Um hohe Haftzugfestigkeiten beim Beschichten zu erreichen, ist das mechanische Aufrauen beziehungsweise Aktivieren der Oberfläche als Vorbehandlung erforderlich. Die nachfolgende Beschichtung arbeitet mit einem energiereichen Plasma, in dem der zugeführte Draht als Beschichtungsmaterial geschmolzen und auf die Zylinderlaufbahn gespritzt wird. Es entsteht eine harte, verschleißfeste, duktile und gut honbare Laufbahnbeschichtung.

Nach dem thermischen Beschichten erfolgt das Overspraystrahlen, bei dem mit einem Wasserstrahl im Kurbelraum unterhalb der beschichteten Zylinderbohrung Overspraypartikel von der Gussoberfläche entfernt werden.

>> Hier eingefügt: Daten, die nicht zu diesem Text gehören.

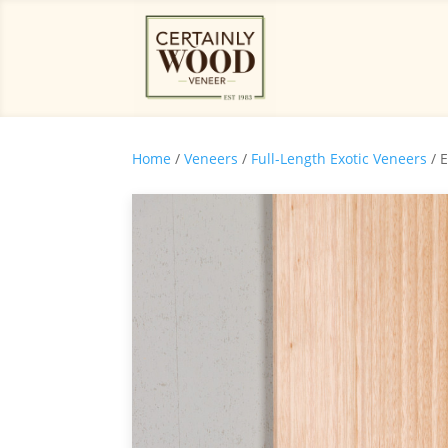
Home
/
Veneers
/
Full-Length Exotic Veneers
/ 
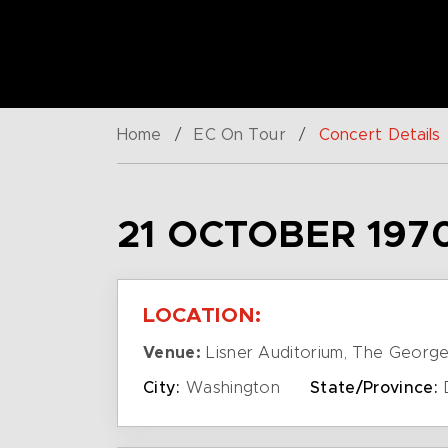
Home
/
EC On Tour
/
Concert Details
21 OCTOBER 197
LOCATION:
Venue:
Lisner Auditorium, The George
City:
Washington
State/Province:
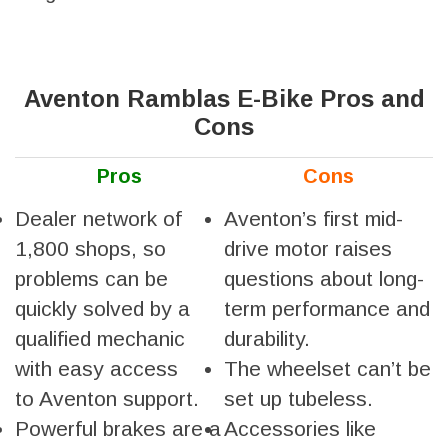
Aventon Ramblas E-Bike Pros and
Cons
Pros
Cons
Dealer network of
Aventon’s first mid-
1,800 shops, so
drive motor raises
problems can be
questions about long-
quickly solved by a
term performance and
qualified mechanic
durability.
with easy access
The wheelset can’t be
to Aventon support.
set up tubeless.
Powerful brakes are a
Accessories like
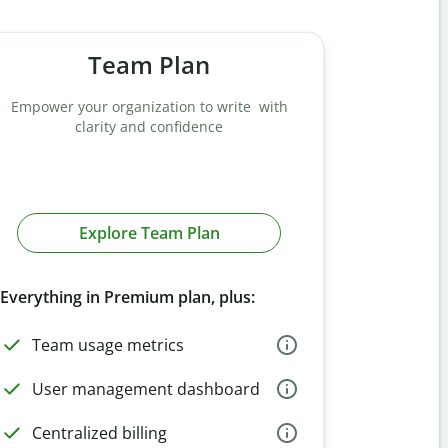
Team Plan
Empower your organization to write with
clarity and confidence
Explore Team Plan
Everything in Premium plan, plus:
Team usage metrics
User management dashboard
Centralized billing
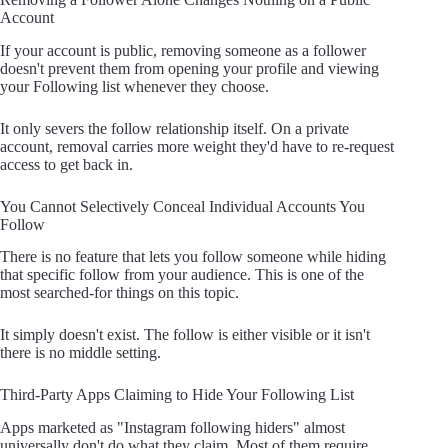
Account
If your account is public, removing someone as a follower
doesn't prevent them from opening your profile and viewing
your Following list whenever they choose.
It only severs the follow relationship itself. On a private
account, removal carries more weight they'd have to re-request
access to get back in.
You Cannot Selectively Conceal Individual Accounts You
Follow
There is no feature that lets you follow someone while hiding
that specific follow from your audience. This is one of the
most searched-for things on this topic.
It simply doesn't exist. The follow is either visible or it isn't
there is no middle setting.
Third-Party Apps Claiming to Hide Your Following List
Apps marketed as "Instagram following hiders" almost
universally don't do what they claim. Most of them require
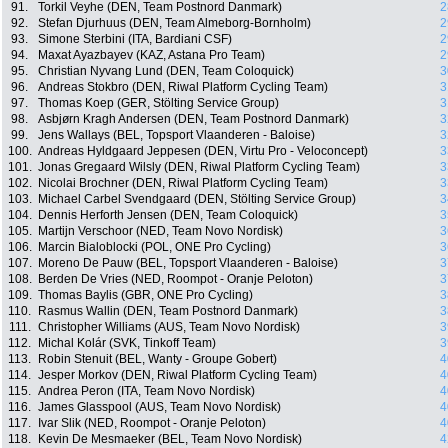
91.
Torkil Veyhe (DEN, Team Postnord Danmark)
2
92.
Stefan Djurhuus (DEN, Team Almeborg-Bornholm)
2
93.
Simone Sterbini (ITA, Bardiani CSF)
2
94.
Maxat Ayazbayev (KAZ, Astana Pro Team)
2
95.
Christian Nyvang Lund (DEN, Team Coloquick)
3
96.
Andreas Stokbro (DEN, Riwal Platform Cycling Team)
3
97.
Thomas Koep (GER, Stölting Service Group)
3
98.
Asbjørn Kragh Andersen (DEN, Team Postnord Danmark)
3
99.
Jens Wallays (BEL, Topsport Vlaanderen - Baloise)
3
100.
Andreas Hyldgaard Jeppesen (DEN, Virtu Pro - Veloconcept)
3
101.
Jonas Gregaard Wilsly (DEN, Riwal Platform Cycling Team)
3
102.
Nicolai Brochner (DEN, Riwal Platform Cycling Team)
3
103.
Michael Carbel Svendgaard (DEN, Stölting Service Group)
3
104.
Dennis Herforth Jensen (DEN, Team Coloquick)
3
105.
Martijn Verschoor (NED, Team Novo Nordisk)
3
106.
Marcin Bialoblocki (POL, ONE Pro Cycling)
3
107.
Moreno De Pauw (BEL, Topsport Vlaanderen - Baloise)
3
108.
Berden De Vries (NED, Roompot - Oranje Peloton)
3
109.
Thomas Baylis (GBR, ONE Pro Cycling)
3
110.
Rasmus Wallin (DEN, Team Postnord Danmark)
3
111.
Christopher Williams (AUS, Team Novo Nordisk)
3
112.
Michal Kolár (SVK, Tinkoff Team)
3
113.
Robin Stenuit (BEL, Wanty - Groupe Gobert)
4
114.
Jesper Morkov (DEN, Riwal Platform Cycling Team)
4
115.
Andrea Peron (ITA, Team Novo Nordisk)
4
116.
James Glasspool (AUS, Team Novo Nordisk)
4
117.
Ivar Slik (NED, Roompot - Oranje Peloton)
4
118.
Kevin De Mesmaeker (BEL, Team Novo Nordisk)
4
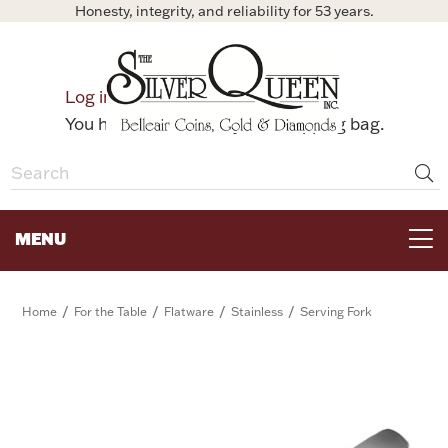
Honesty, integrity, and reliability for 53 years.
0
Log in
Bag
You have no items in your shopping bag.
MENU
FOR THE TABLE
/
/
/
/
Home
For the Table
Flatware
Stainless
Serving Fork
HOME DECOR & COLLECTIBLES
FOR HER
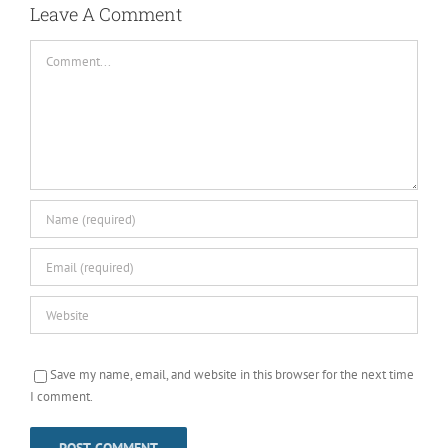
Leave A Comment
Comment
Save my name, email, and website in this browser for the next time
I comment.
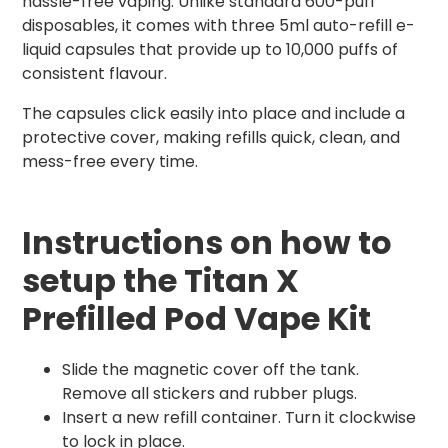
hassle-free vaping. Unlike standard 600-puff
disposables, it comes with three 5ml auto-refill e-
liquid capsules that provide up to 10,000 puffs of
consistent flavour.
The capsules click easily into place and include a
protective cover, making refills quick, clean, and
mess-free every time.
Instructions on how to
setup the Titan X
Prefilled Pod Vape Kit
Slide the magnetic cover off the tank.
Remove all stickers and rubber plugs.
Insert a new refill container. Turn it clockwise
to lock in place.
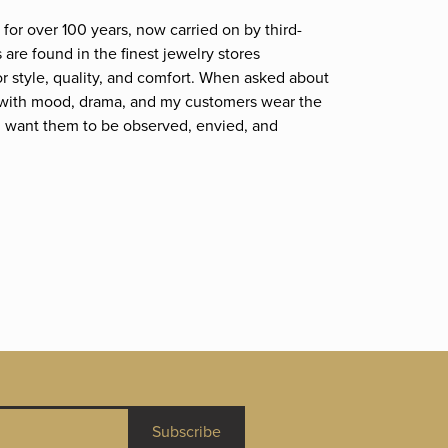
for over 100 years, now carried on by third-
are found in the finest jewelry stores
r style, quality, and comfort. When asked about
et; with mood, drama, and my customers wear the
. I want them to be observed, envied, and
Subscribe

Gleichzeitig kühlt sich das Kurbelgehäuse ab. Das abschließende Honen der minimierten Schichtdicken, bestehend aus Schrupp-, Zwi-schen- und Fertighonen, erzeugt die für den Motor benötigte reibungsarme Oberfläche mit hoher Maß- und Formgenauigkeit in der Zylinderlaufbahn.

Als Gesamtergebnis dieser Prozesskette erhält man Oberflächen mit reduzierter Reibung. Damit steuert das Nanohonen zur Minimierung von Kraftstoff- und Ölverbrauch bei.

Um nach dem Beschichtungsprozess die funktionale Geometrie im Betriebszustand zu optimieren, besteht die Möglichkeit, die Prozessschritte Zwischen- und Fertighonen durch Formhonen und Glätten zu ersetzen. Das Formhonen von thermischen Beschichtungen ermöglicht das Vorhalten der Zylinderverformungen im Verbrennungsmotor – dadurch ergibt sich eine im Betriebszustand nahezu idealzylindrische Geometrie.